Os Estados Unidos constroem o seu imaginário numa base estranhamente beata. Os seus dirigentes (de Reagan a Obama) estão constantemente a encomendar a alminha pátria à divindade. Por vezes parece que os EUA são uma teocracia onde o lugar de Deus é ocupado pela notas de dólar. Será tanto assim?

Este voraz deus americano (o dólar) é implacável para com os "loosers" e indecentemente complacente para com os "winners" tornando aquele país (os EUA são um país?) uma imensa esterqueira moral e ética que, por ser o "farol do mundo livre", exporta a sua porcaria para quase todo o mundo.

Nos tempos que correm o "sonho americano" vai perdendo fulgor. O deus dólar esvazia-se perante os nossos olhos como se a democracia americana fosse produto de uma gravidez histérica. A China aguarda o seu momento, placidamente sentada na penumbra da História. E nós? Nós pessoas, nós Humanos, o que podemos fazer além de esperar na sombra, juntamente com a China?

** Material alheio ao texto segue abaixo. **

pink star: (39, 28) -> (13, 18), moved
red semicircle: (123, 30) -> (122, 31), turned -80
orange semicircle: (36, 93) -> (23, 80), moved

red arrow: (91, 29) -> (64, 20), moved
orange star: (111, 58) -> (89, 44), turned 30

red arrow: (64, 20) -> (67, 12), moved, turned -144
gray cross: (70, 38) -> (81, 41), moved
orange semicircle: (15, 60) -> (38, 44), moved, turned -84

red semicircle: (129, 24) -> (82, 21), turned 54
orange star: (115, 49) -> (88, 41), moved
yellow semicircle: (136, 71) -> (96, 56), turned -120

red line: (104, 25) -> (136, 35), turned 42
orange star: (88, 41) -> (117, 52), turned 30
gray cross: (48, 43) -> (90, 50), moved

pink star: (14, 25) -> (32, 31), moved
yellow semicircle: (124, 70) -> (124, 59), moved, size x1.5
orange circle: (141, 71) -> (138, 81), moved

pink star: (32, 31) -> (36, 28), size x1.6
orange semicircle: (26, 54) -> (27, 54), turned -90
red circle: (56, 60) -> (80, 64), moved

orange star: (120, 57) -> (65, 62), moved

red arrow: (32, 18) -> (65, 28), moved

terça-feira, outubro 13, 2020

Manter a coisa simples

Tenho a nítida sensação de que Deus não morreu (shame on you Friedrich Nietzsche). Quanto a mim está vivinho da silva. Só não sei se desapareceu por não Lhe terem renovado o contrato, se meteu os papéis para a reforma. Foi à vida Dele, foi o que foi.

E fez muito bem. Ele sabe melhor que ninguém que a vida (a Existência) é muito mais do que aquilo que experienciamos através dos sentidos se bem que não nos tenha explicado suficientemente em que consiste (estou a falar da vida, da Existência).

Isto de Ser Humano é complicado. Pode ser uma tristeza. Tem-se aquela sensação de orfandade, de abandono... enfim, vou beber um copito de tinto e tasquinhar uns panadinhos de frango enquanto leio qualquer coisa edificante. Daqui a nada vou dar uma aula. São crianças, o meu público, convém que não me estique nas reflexões que lhes proponho.

Manter a coisa simples, eis o segredo do negócio que é viver.

terça-feira, outubro 06, 2020

Como se fôssemos ladrões

Sinto-me estranho nesta condição de professor mascarado perante turmas de alunos, também eles, de cara tapada. Bem posso sorrir, ninguém vê. A comunicação é engasgada, falta a leitura das expressões faciais, agora reduzidas a olhares. Quando um aluno fala sem levantar o braço torna-se difícil perceber qual deles foi. A sala é como um arquivo de pastas com etiquetas (cada aluno tem na mesa uma "placa" com o nome).

Não é fácil trabalhar nestas condições. A verdade é que ser professor nunca foi propriamente fácil. Após alguns anos de experiência, ser professor torna-se natural mas fácil, isso nunca. Seja como for estar na sala com a presença dos alunos, mesmo mascarados, como se fôssemos todos ladrões, é reconfortante após meses de confinamento e ensino a distância.

Deus nos guarde e permita que as aulas se mantenham nestes moldes.

segunda-feira, outubro 05, 2020

O próximo episódio

Não sei bem, sinto-me dividido. Entre optimismo e pessimismo, o meu coração esfrangalha-se. Por um lado tenho fé na Ciência, por outro não acredito que este modo de vida dure muito mais tempo. Decerto morrerei antes do colapso fatal, a derrocada absoluta do sistema capitalista, mas sinto já o leve perfume da desgraça.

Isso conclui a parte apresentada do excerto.